Michael Rannigan sees the writing on the wall.
And he’s determined to find redemption.
Michael knows he’s spent his life keeping everyone at arm’s length. He’s burned bridges and destroyed friendships, leaving a path of destruction in his wake. But he thinks he’s found a way to make things right. At least for the one person who’s never given up on him.
Maggie Flynn’s life is changing quickly. Just when she’s decided make work her focus and to be content with being single, she has a new man in her life. Thanks to Michael and his interference, anyway.
Bobby is almost too good to be true, with his tall good looks, his sexy Cajun accent, and his irresistible lop-sided smile. He’s head over heels for Maggie. She knows she’s found the real thing.
Together, can they face the biggest challenge they’ve ever endured?
In this scene from the third book in the Rannigan’s Redemption trilogy, Bobby and Maggie head to his family home in Louisiana to celebrate Thanksgiving with the Beaulieu family.
Bobby gazed at Maggie across the table in the first-class lounge of the Atlanta airport. It was the Wednesday before Thanksgiving, and they’d decided to have dinner during their two-hour layover halfway to Louisiana. “I’m so sorry I was impatient with you, cher.”
Maggie smiled sadly. “You’ve already apologized. Several times. And I get it. I never want to put you last.”
He looked down, frowning. “You don’t. I was wrong to say it. You work your ass off at your job, and then take on caring for a sick friend. And on top of that, you have this overbearing, insecure boyfriend who makes everything harder.”
“You know I love you. I don’t want you to question that.” She sighed deeply. “I just hate it when we fight.”

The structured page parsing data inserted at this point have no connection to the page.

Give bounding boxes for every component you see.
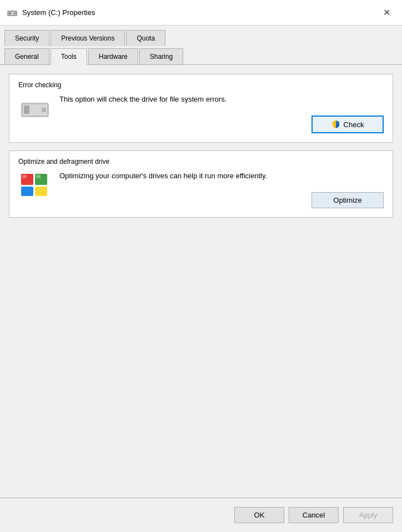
optimize-button[interactable]: Optimize	[311, 192, 384, 208]
check-button[interactable]: Check	[311, 116, 384, 133]
tab-sharing[interactable]: Sharing	[139, 48, 183, 64]
tab-tools[interactable]: Tools	[51, 48, 87, 65]
svg-rect-11	[21, 187, 33, 196]
error-checking-description: This option will check the drive for fil…	[59, 94, 384, 104]
svg-rect-12	[35, 187, 47, 196]
tab-security[interactable]: Security	[4, 30, 49, 46]
titlebar-drive-icon	[7, 7, 18, 18]
content-area: Error checking This option will check th…	[0, 65, 402, 498]
svg-rect-13	[22, 175, 27, 178]
optimize-description: Optimizing your computer's drives can he…	[59, 171, 384, 181]
tabs-container: Security Previous Versions Quota General…	[0, 26, 402, 65]
ok-button[interactable]: OK	[234, 507, 284, 523]
optimize-body: Optimizing your computer's drives can he…	[18, 171, 384, 208]
close-button[interactable]: ✕	[378, 4, 395, 22]
bottom-bar: OK Cancel Apply	[0, 498, 402, 532]
shield-icon	[331, 120, 340, 129]
svg-rect-14	[36, 175, 41, 178]
optimize-content: Optimizing your computer's drives can he…	[59, 171, 384, 208]
tabs-row-1: Security Previous Versions Quota	[0, 26, 402, 46]
defrag-icon	[18, 171, 52, 199]
error-checking-section: Error checking This option will check th…	[9, 74, 393, 143]
tab-hardware[interactable]: Hardware	[88, 48, 138, 64]
title-bar-left: System (C:) Properties	[7, 7, 95, 18]
error-checking-title: Error checking	[18, 81, 384, 89]
check-button-label: Check	[344, 121, 364, 129]
tab-previous-versions[interactable]: Previous Versions	[51, 30, 125, 46]
tab-general[interactable]: General	[4, 48, 49, 64]
drive-gray-icon	[18, 94, 52, 122]
title-bar: System (C:) Properties ✕	[0, 0, 402, 26]
error-checking-content: This option will check the drive for fil…	[59, 94, 384, 133]
error-checking-body: This option will check the drive for fil…	[18, 94, 384, 133]
cancel-button[interactable]: Cancel	[289, 507, 339, 523]
window-title: System (C:) Properties	[22, 8, 95, 17]
svg-point-3	[14, 12, 16, 14]
optimize-section: Optimize and defragment drive	[9, 150, 393, 218]
svg-rect-2	[9, 12, 11, 14]
optimize-title: Optimize and defragment drive	[18, 158, 384, 165]
tab-quota[interactable]: Quota	[126, 30, 165, 46]
svg-rect-6	[24, 106, 29, 114]
svg-point-8	[43, 109, 45, 111]
apply-button[interactable]: Apply	[343, 507, 393, 523]
optimize-button-label: Optimize	[333, 196, 361, 204]
tabs-row-2: General Tools Hardware Sharing	[0, 46, 402, 64]
window: System (C:) Properties ✕ Security Previo…	[0, 0, 402, 532]
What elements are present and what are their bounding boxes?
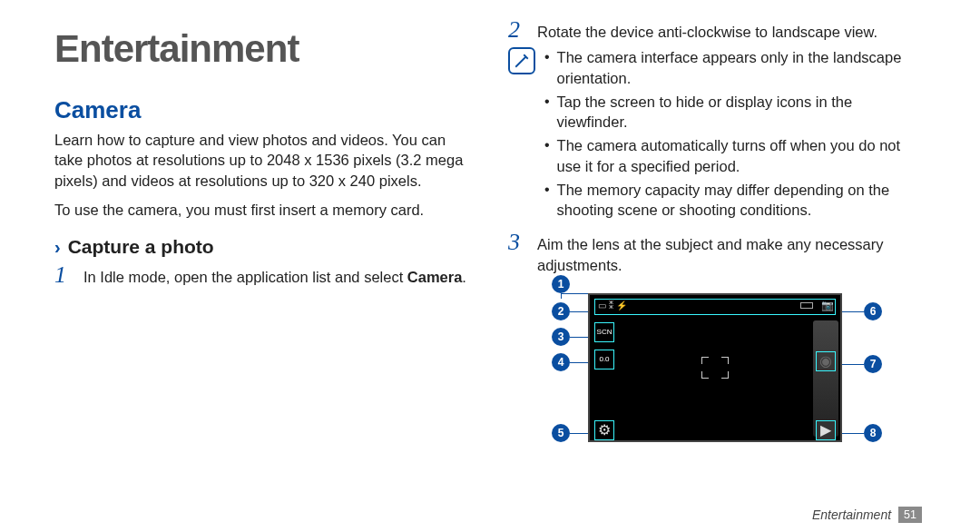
- step-body: Aim the lens at the subject and make any…: [537, 231, 926, 275]
- exposure-value-icon: 0.0: [594, 350, 614, 369]
- step-1: 1 In Idle mode, open the application lis…: [54, 263, 472, 287]
- camera-viewfinder: ▭ ⁑ ⚡ 📷 SCN 0.0 ⚙ ◉ ▶: [588, 293, 842, 442]
- note-item-4: The memory capacity may differ depending…: [557, 180, 926, 221]
- section-title: Camera: [54, 96, 472, 124]
- right-column: 2 Rotate the device anti-clockwise to la…: [508, 18, 926, 505]
- callout-7: 7: [864, 355, 882, 373]
- note-icon: [508, 47, 535, 74]
- step-1-suffix: .: [462, 269, 466, 285]
- step-body: Rotate the device anti-clockwise to land…: [537, 18, 926, 42]
- scene-mode-icon: SCN: [594, 322, 614, 342]
- gallery-play-icon: ▶: [816, 420, 836, 440]
- intro-paragraph-1: Learn how to capture and view photos and…: [54, 130, 472, 191]
- page-footer: Entertainment 51: [54, 507, 926, 523]
- step-2: 2 Rotate the device anti-clockwise to la…: [508, 18, 926, 42]
- subsection-title: Capture a photo: [68, 236, 214, 258]
- bullet-dot: •: [544, 92, 550, 133]
- callout-6: 6: [864, 302, 882, 320]
- note-bullet-list: •The camera interface appears only in th…: [544, 47, 926, 223]
- callout-8: 8: [864, 424, 882, 442]
- subsection-heading: › Capture a photo: [54, 236, 472, 258]
- callout-3: 3: [552, 328, 570, 346]
- step-1-bold: Camera: [407, 269, 463, 285]
- callout-4: 4: [552, 353, 570, 371]
- page-title: Entertainment: [54, 27, 472, 71]
- note-item-1: The camera interface appears only in the…: [557, 47, 926, 88]
- two-column-layout: Entertainment Camera Learn how to captur…: [54, 18, 926, 505]
- right-control-column: [813, 320, 838, 437]
- chevron-right-icon: ›: [54, 237, 61, 258]
- mode-switch-icon: 📷: [821, 300, 834, 311]
- callout-5: 5: [552, 424, 570, 442]
- step-number: 1: [54, 263, 74, 287]
- note-item-3: The camera automatically turns off when …: [557, 135, 926, 176]
- step-number: 3: [508, 231, 528, 275]
- storage-indicator-icon: ▭ ⁑ ⚡: [598, 300, 627, 310]
- step-number: 2: [508, 18, 528, 42]
- left-column: Entertainment Camera Learn how to captur…: [54, 18, 472, 505]
- note-item-2: Tap the screen to hide or display icons …: [557, 92, 926, 133]
- callout-1: 1: [552, 275, 570, 293]
- intro-paragraph-2: To use the camera, you must first insert…: [54, 200, 472, 220]
- bullet-dot: •: [544, 47, 550, 88]
- step-body: In Idle mode, open the application list …: [83, 263, 472, 287]
- footer-page-number: 51: [898, 507, 922, 523]
- settings-gear-icon: ⚙: [594, 420, 614, 440]
- footer-section-name: Entertainment: [812, 507, 891, 522]
- manual-page: Entertainment Camera Learn how to captur…: [0, 0, 980, 532]
- callout-2: 2: [552, 302, 570, 320]
- step-1-text: In Idle mode, open the application list …: [83, 269, 407, 285]
- step-3: 3 Aim the lens at the subject and make a…: [508, 231, 926, 275]
- battery-icon: [800, 302, 813, 309]
- bullet-dot: •: [544, 180, 550, 221]
- camera-diagram: 1 2 3 4 5 6 7 8: [508, 281, 926, 453]
- shutter-button-icon: ◉: [816, 351, 836, 371]
- focus-brackets-icon: [701, 357, 729, 379]
- bullet-dot: •: [544, 135, 550, 176]
- note-block: •The camera interface appears only in th…: [508, 47, 926, 223]
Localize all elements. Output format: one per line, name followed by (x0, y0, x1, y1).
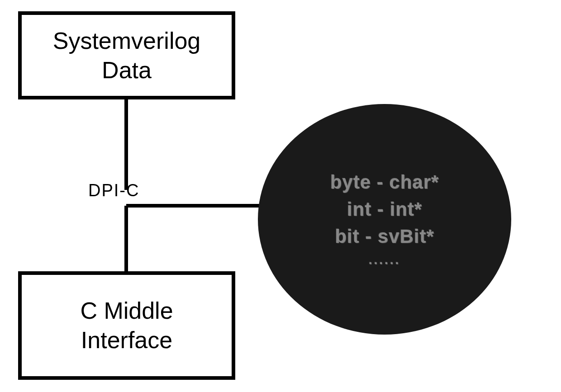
box-top-line1: Systemverilog (53, 28, 201, 54)
mapping-line1: byte - char* (330, 171, 439, 193)
systemverilog-data-box: Systemverilog Data (18, 11, 235, 99)
mapping-line2: int - int* (347, 198, 422, 220)
connector-line-horizontal (126, 204, 278, 208)
box-bottom-line1: C Middle (80, 298, 173, 324)
mapping-line4: ...... (369, 253, 401, 267)
connector-line-upper (124, 99, 128, 190)
box-bottom-line2: Interface (81, 327, 172, 353)
connector-line-lower (124, 206, 128, 274)
dpi-c-label: DPI-C (88, 181, 139, 200)
box-top-line2: Data (102, 57, 152, 83)
type-mapping-circle: byte - char* int - int* bit - svBit* ...… (258, 104, 511, 335)
box-bottom-text: C Middle Interface (80, 296, 173, 355)
c-middle-interface-box: C Middle Interface (18, 271, 235, 380)
diagram-container: Systemverilog Data DPI-C C Middle Interf… (0, 0, 561, 392)
mapping-line3: bit - svBit* (335, 226, 434, 247)
box-top-text: Systemverilog Data (53, 26, 201, 85)
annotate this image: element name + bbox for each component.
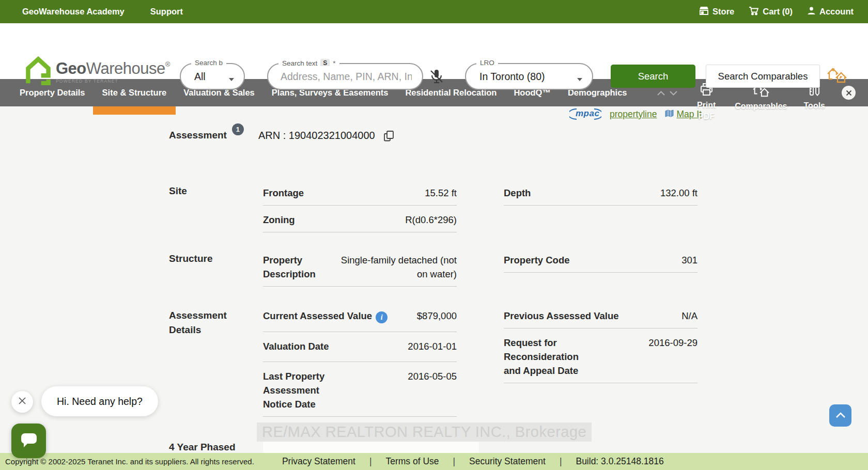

“We weren’t fighting,” he said, grinning wryly. “We were just discussing divergent opinions.”
Maggie laughed softly. “Yes, well… With Veronica there to keep Michael company, I won’t worry about him being alone.”
“Whatever it took for you to be able to come home with me, I’m glad you’re here,” he said, lifting her hand to his lips and leaving a gentle kiss there.
They arrived at the Beaulieu’s home after eight o’clock that night, having driven from the airport in the silver pickup truck Bobby had reserved at the rental agency.
“A truck?” Maggie had questioned. Bobby had just winked at her.
Jerilyn chased Savannah who bounded out of the house as they pulled up into the circular driveway. “Daddy!” cried the child as she threw herself into Bobby’s arms.
“Well hey there, June bug,” he said, hugging his daughter tightly. “Look who I brought with me. You remember Maggie, don’t you?”
“Welcome, cher,” Jerilyn said as she wrapped Maggie in a huge hug. “Come on in. Are y’all hungry?”
“I’m always hungry,” laughed Bobby. He put Savannah on the ground. “Come on, you can help us get our bags.”
“This is such a beautiful home,” Maggie told Bobby’s mother.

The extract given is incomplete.